One of the more impressive things about this movie is the job Refn (and Hossein Amini's script off James Sallis' novel) does in completely throwing the viewer for a loop. The first 45 minutes almost lull you to sleep with long, quiet scenes that feature little dialogue. And then here comes the VIOLENCE! As fellow reviewer David J. Fowlie says, this movie is Michael Mann meets Walter Hill meets Sam Peckinpah. We're talking gory, over the top violence that is both startling and uncomfortable to watch while also hard to look away from. Heads exploding courtesy of a shotgun blasts, impalings on all sorts of brutal, blunt and sharp instruments, and several other deaths I don't want to spoil. I think this violence lands in heavier fashion than some ridiculously over the screen violence is that it's personal. I was stunned by how much I came to like these characters. The violence may be incredibly graphic (even cartoonish), but it is visceral in the same way. Go figure, but it ain't for the squeamish.

This is a film that could be analyzed scene-for-scene, but I don't want to get into the gory details from one scene to another. It reminds me of so many other movies, but it manages to create its own identity in the process. The story reflects a film noir, the style reflects so many crime thrillers, the music the 1980s, and Gosling's main character is straight out of a French crime story from Melville (specifically Le Samourai). I loved everything about it, and I like it more two days later having thought about it some more. The only thing I had an issue with is the final scene -- open-ended for your consideration! -- that is rather ambiguous. It's up to you for your decision so it's not a deal-breaker by any means. It all comes back to the Driver though, an anti-hero with no past, no real ties to the world, doing something because he thinks it's right.

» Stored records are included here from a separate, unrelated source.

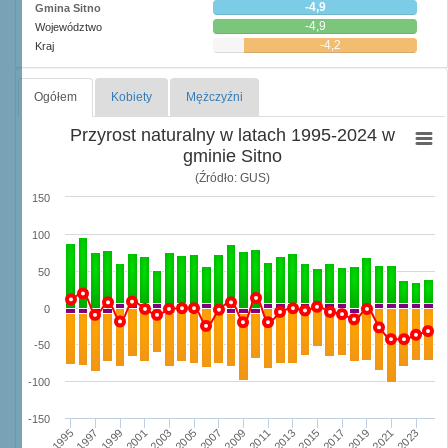
-4,9
Gmina Sitno
-4,9
Województwo
-4,2
Kraj
Ogółem
Kobiety
Mężczyźni
Przyrost naturalny w latach 1995-2024 w
gminie Sitno
(Źródło: GUS)
150
100
50
0
-50
-100
-150
1997
2003
2009
2015
2021
1995
2001
2007
2013
2019
1999
2005
2011
2017
2023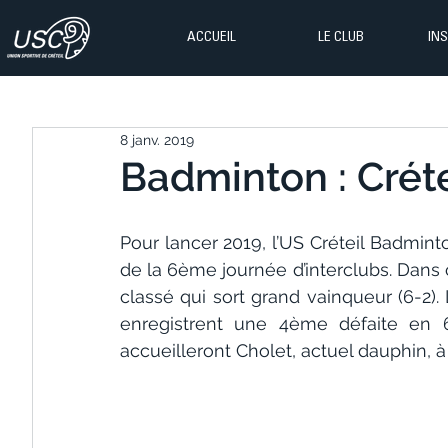
ACCUEIL
LE CLUB
IN
8 janv. 2019
Badminton : Créte
Pour lancer 2019, l’US Créteil Badmint
de la 6ème journée d’interclubs. Dans 
classé qui sort grand vainqueur (6-2). 
enregistrent une 4ème défaite en 6 
accueilleront Cholet, actuel dauphin, à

A late scene spells it out, a bloodied Driver standing on the top level of a parking garage on the phone to set up a meeting to wrap up all the loose ends. It's filmed in the dead of night, the lights from Los Angeles lighting up the background as the two characters (no spoilers about who's at the other end of the phone) hash it out in a meeting that will no go smoothly. His Driver is a doomed character if there ever was in a great movie that flies out of the gate, settles in nicely and then sets you up time and time again before that ending. I loved it. Glad I caught up with it.

Drive (2011): ****/****


  1. lacked a bruce dernish character to make it go (like THE DRIVER). look great tho.

  2. You didn't Albert Brooks did that well? From the second he steps on-screen, you know it won't end well for anyone.